__Exercise description__
In the entries that follow, find the line containing "Servicios técnicos" and the line containing "WIR VERSENDEN NOCH AM SELBE", then retype exactly the lines from the first through the second, pictures excluded.

++++++

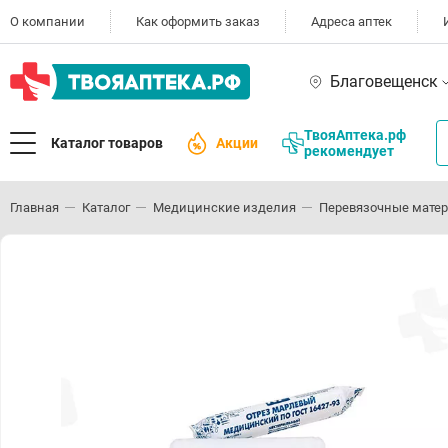
О компании
Как оформить заказ
Адреса аптек
Благовещенск
ТвояАптека.рф
Каталог товаров
Акции
рекомендует
Главная
Каталог
Медицинские изделия
Перевязочные мате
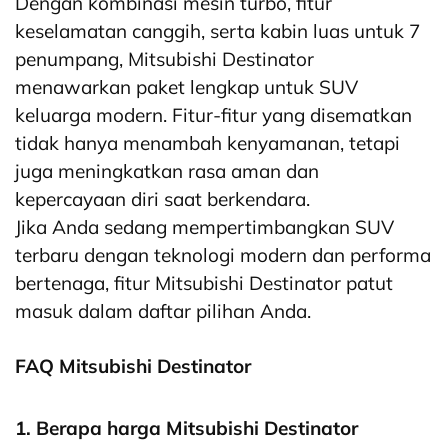
Dengan kombinasi mesin turbo, fitur
keselamatan canggih, serta kabin luas untuk 7
penumpang, Mitsubishi Destinator
menawarkan paket lengkap untuk SUV
keluarga modern. Fitur-fitur yang disematkan
tidak hanya menambah kenyamanan, tetapi
juga meningkatkan rasa aman dan
kepercayaan diri saat berkendara.
Jika Anda sedang mempertimbangkan SUV
terbaru dengan teknologi modern dan performa
bertenaga, fitur Mitsubishi Destinator patut
masuk dalam daftar pilihan Anda.
FAQ Mitsubishi Destinator
1. Berapa harga Mitsubishi Destinator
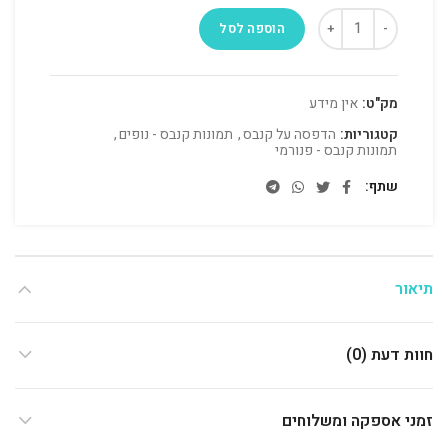
הוספה לסל
מק"ט:
אין מידע
קטגוריות:
הדפסה על קנבס
,
תמונות קנבס - נופים
,
תמונות קנבס - פנורמי
שתף
תיאור
חוות דעת (0)
זמני אספקה ומשלוחים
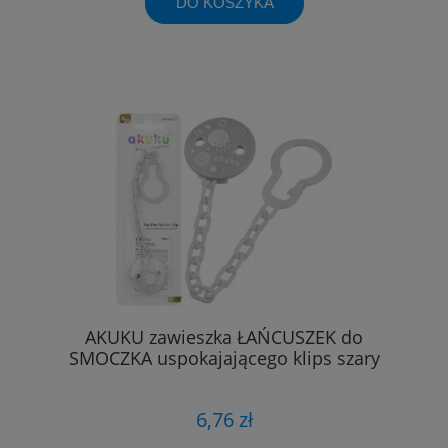
DO KOSZYKA
AKUKU zawieszka ŁAŃCUSZEK do
SMOCZKA uspokajającego klips szary
6,76 zł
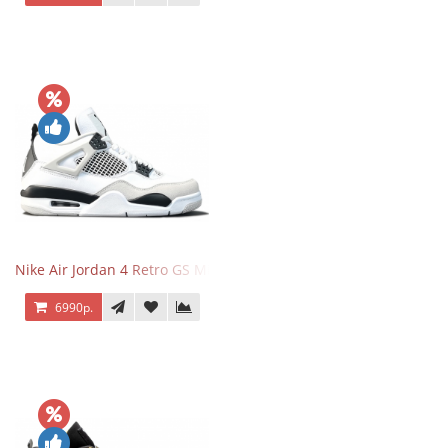
Nike Air Jordan 4 Retro GS Military Black
6990р.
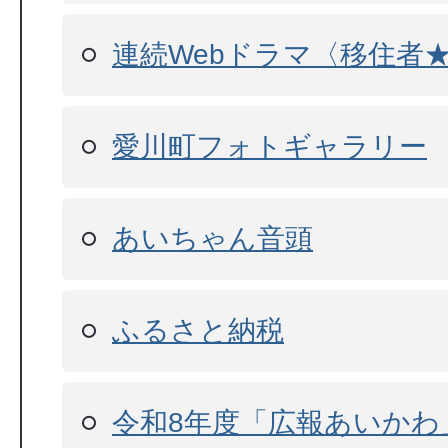
連続Webドラマ〈移住者
愛川町フォトギャラリー
あいちゃん音頭
ふるさと納税
令和8年度「広報あいかわ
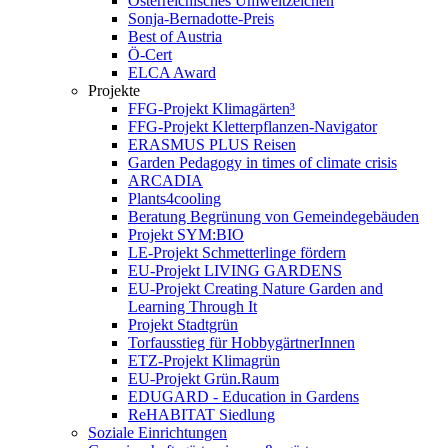
Österreichisches Umweltzeichen
Sonja-Bernadotte-Preis
Best of Austria
Ö-Cert
ELCA Award
Projekte
FFG-Projekt Klimagärten³
FFG-Projekt Kletterpflanzen-Navigator
ERASMUS PLUS Reisen
Garden Pedagogy in times of climate crisis
ARCADIA
Plants4cooling
Beratung Begrünung von Gemeindegebäuden
Projekt SYM:BIO
LE-Projekt Schmetterlinge fördern
EU-Projekt LIVING GARDENS
EU-Projekt Creating Nature Garden and
Learning Through It
Projekt Stadtgrün
Torfausstieg für HobbygärtnerInnen
ETZ-Projekt Klimagrün
EU-Projekt Grün.Raum
EDUGARD - Education in Gardens
ReHABITAT Siedlung
Soziale Einrichtungen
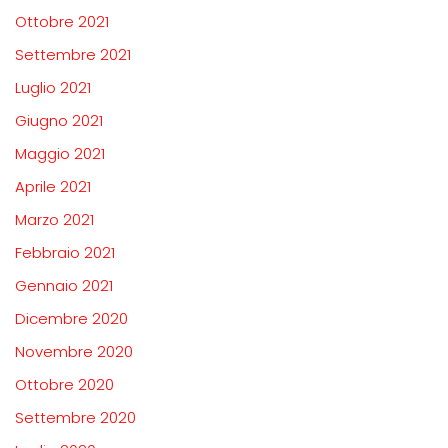
Ottobre 2021
Settembre 2021
Luglio 2021
Giugno 2021
Maggio 2021
Aprile 2021
Marzo 2021
Febbraio 2021
Gennaio 2021
Dicembre 2020
Novembre 2020
Ottobre 2020
Settembre 2020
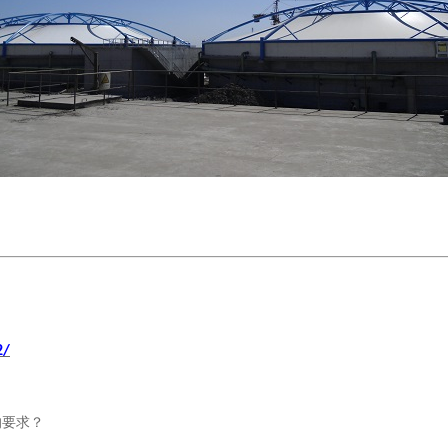
2/
的要求？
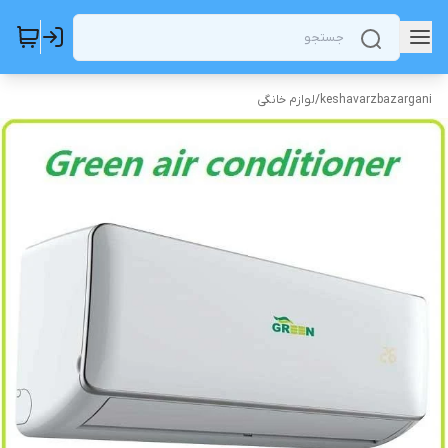
keshavarzbazargani
/
لوازم خانگی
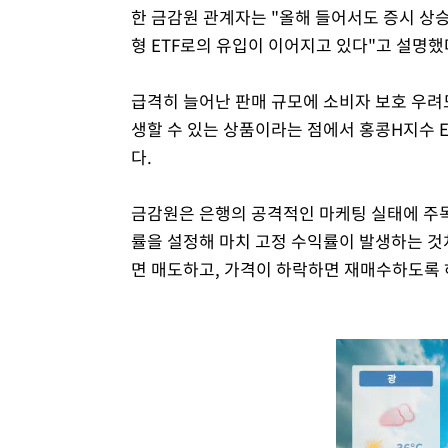
한 금감원 관계자는 "올해 들어서도 증시 상승세
형 ETF로의 유입이 이어지고 있다"고 설명했
급격히 늘어난 판매 규모에 소비자 보호 우려도
생할 수 있는 상품이라는 점에서 홍콩H지수 
다.
금감원은 은행의 공격적인 마케팅 실태에 주목
률을 설정해 마치 고정 수익률이 발생하는 것
면 매도하고, 가격이 하락하면 재매수하도록 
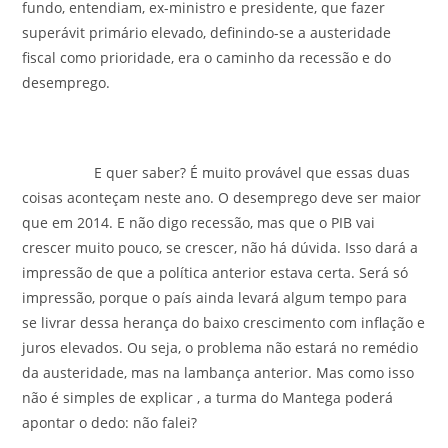
fundo, entendiam, ex-ministro e presidente, que fazer
superávit primário elevado, definindo-se a austeridade
fiscal como prioridade, era o caminho da recessão e do
desemprego.
E quer saber? É muito provável que essas duas
coisas aconteçam neste ano. O desemprego deve ser maior
que em 2014. E não digo recessão, mas que o PIB vai
crescer muito pouco, se crescer, não há dúvida. Isso dará a
impressão de que a política anterior estava certa. Será só
impressão, porque o país ainda levará algum tempo para
se livrar dessa herança do baixo crescimento com inflação e
juros elevados. Ou seja, o problema não estará no remédio
da austeridade, mas na lambança anterior. Mas como isso
não é simples de explicar , a turma do Mantega poderá
apontar o dedo: não falei?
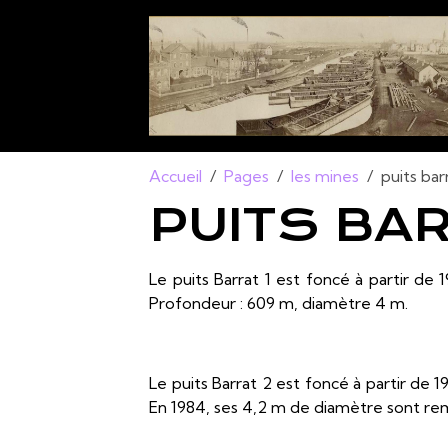
Accueil
Pages
les mines
puits bar
PUITS BA
Le puits Barrat 1 est foncé à partir de 1
Profondeur : 609 m, diamètre 4 m.
Le puits Barrat 2 est foncé à partir de 19
En 1984, ses 4,2 m de diamètre sont re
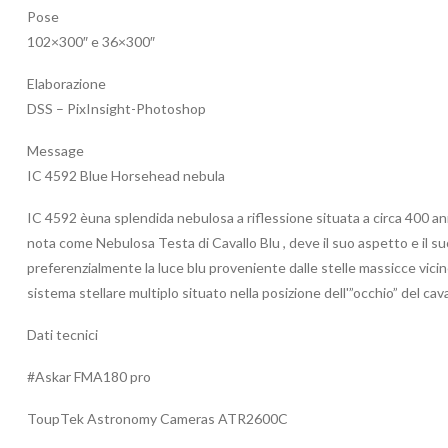
Pose
102×300″ e 36×300″
Elaborazione
DSS – PixInsight-Photoshop
Message
IC 4592 Blue Horsehead nebula
IC 4592 èuna splendida nebulosa a riflessione situata a circa 400 a
nota come Nebulosa Testa di Cavallo Blu , deve il suo aspetto e il su
preferenzialmente la luce blu proveniente dalle stelle massicce vicine. 
sistema stellare multiplo situato nella posizione dell'”occhio” del ca
Dati tecnici
#Askar FMA180 pro
ToupTek Astronomy Cameras ATR2600C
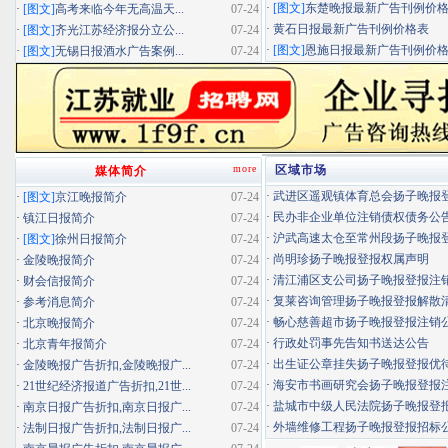
·
[图文]
东楚晚报最新广告刊例价
·
[图文]
高考来临今年无高温天...
07-24
·
黄石日报最新广告刊例价格表
·
[图文]
齐光江苏经济报分立公...
07-24
·
[图文]
恩施日报最新广告刊例价
·
[图文]
无锡日报酒水广告案例...
07-24
more
区域市场
媒体简介
·
武进区遥观镇体育总会扬子晚报登报
·
[图文]
京江晚报简介
07-24
·
民办非企业单位注销债权债务公
·
镇江日报简介
07-24
·
沪武高速太仓至常州段扬子晚报登报
·
[图文]
徐州日报简介
07-24
·
尚明珍扬子晚报登报权属声明
·
金陵晚报简介
07-24
·
清江浦区支公司扬子晚报登报注
·
财会信报简介
07-24
·
复莱咨询管理扬子晚报登报解散
·
参考消息简介
07-24
·
畅心慈善超市扬子晚报登报注销
·
北京晚报简介
07-24
·
行政处罚事先告知书送达公告
·
北京青年报简介
07-24
·
出生证公章挂失扬子晚报登报优待证
·
金陵晚报广告折扣,金陵晚报广...
07-24
·
海安市书画研究会扬子晚报登报
·
21世纪经济报道广告折扣,21世...
07-24
·
盐城市中级人民法院扬子晚报登
·
南京日报广告折扣,南京日报广...
07-24
·
外墙维修工程扬子晚报登报招标
·
法制日报广告折扣,法制日报广...
07-24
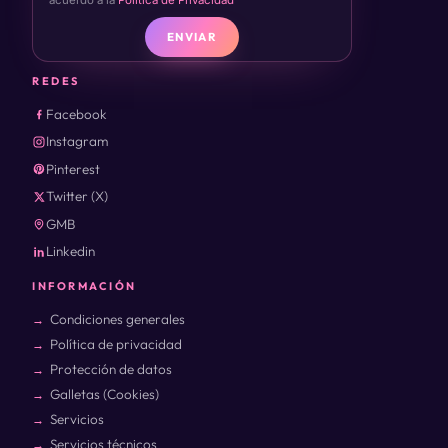
ENVIAR
REDES
Facebook
Instagram
Pinterest
Twitter (X)
GMB
Linkedin
INFORMACIÓN
Condiciones generales
Política de privacidad
Protección de datos
Galletas (Cookies)
Servicios
Servicios técnicos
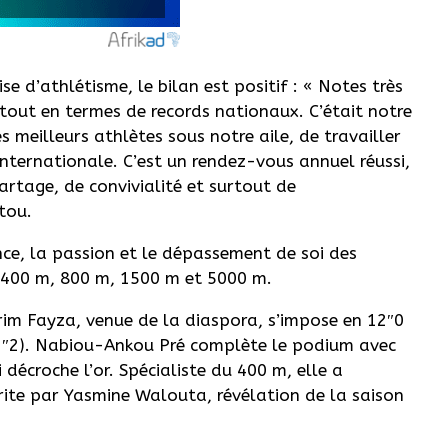
e d’athlétisme, le bilan est positif : « Notes très
rtout en termes de records nationaux. C’était notre
s meilleurs athlètes sous notre aile, de travailler
internationale. C’est un rendez-vous annuel réussi,
rtage, de convivialité et surtout de
tou.
ce, la passion et le dépassement de soi des
, 400 m, 800 m, 1500 m et 5000 m.
im Fayza, venue de la diaspora, s’impose en 12″0
2″2). Nabiou-Ankou Pré complète le podium avec
décroche l’or. Spécialiste du 400 m, elle a
ite par Yasmine Walouta, révélation de la saison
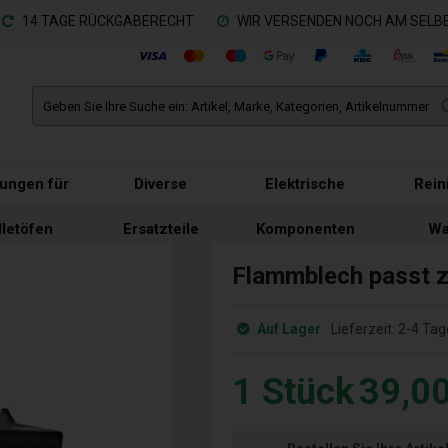
14 TAGE RÜCKGABERECHT
WIR VERSENDEN NOCH AM SELBE
tungen für
Diverse
Elektrische
Rein
lletöfen
Ersatzteile
Komponenten
Wa
Flammblech passt z
Auf Lager
Lieferzeit:
2-4 Tag
1
Stück
39,0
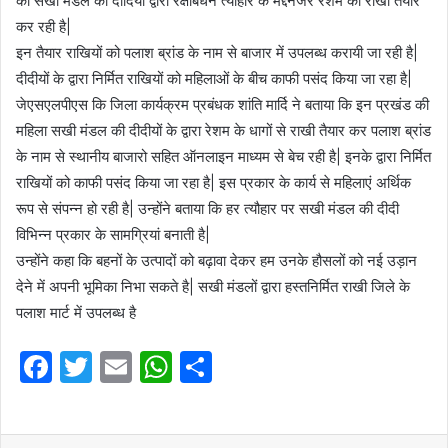
की सखी मंडल की दीदियों द्वारा रक्षाबंधन त्योहार के मद्देनजर रेशम की राखी तैयार
कर रही है|
इन तैयार राखियों को पलाश ब्रांड के नाम से बाजार में उपलब्ध करायी जा रही है|
दीदीयों के द्वारा निर्मित राखियों को महिलाओं के बीच काफी पसंद किया जा रहा है|
जेएसएलपीएस कि जिला कार्यक्रम प्रबंधक शांति मार्दि ने बताया कि इन प्रखंड की
महिला सखी मंडल की दीदीयों के द्वारा रेशम के धागों से राखी तैयार कर पलाश ब्रांड
के नाम से स्थानीय बाजारो सहित ऑनलाइन माध्यम से बेच रही है| इनके द्वारा निर्मित
राखियों को काफी पसंद किया जा रहा है| इस प्रकार के कार्य से महिलाएं अर्थिक
रूप से संपन्न हो रही है| उन्होंने बताया कि हर त्यौहार पर सखी मंडल की दीदी
विभिन्न प्रकार के सामग्रियां बनाती है|
उन्होंने कहा कि बहनों के उत्पादों को बढ़ावा देकर हम उनके हौसलों को नई उड़ान
देने में अपनी भूमिका निभा सकते है| सखी मंडलों द्वारा हस्तनिर्मित राखी जिले के
पलाश मार्ट में उपलब्ध है
F
T
E
W
S
a
w
m
h
h
c
itt
ai
at
ar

++++++

__Written reply__
Servicios técnicos
e d’athlétisme, le bilan est positif : « Notes très
rtout en termes de records nationaux. C’était notre
s meilleurs athlètes sous notre aile, de travailler
internationale. C’est un rendez-vous annuel réussi,
rtage, de convivialité et surtout de
tou.
ce, la passion et le dépassement de soi des
, 400 m, 800 m, 1500 m et 5000 m.
im Fayza, venue de la diaspora, s’impose en 12″0
2″2). Nabiou-Ankou Pré complète le podium avec
décroche l’or. Spécialiste du 400 m, elle a
ite par Yasmine Walouta, révélation de la saison
14 TAGE RÜCKGABERECHT
WIR VERSENDEN NOCH AM SELBE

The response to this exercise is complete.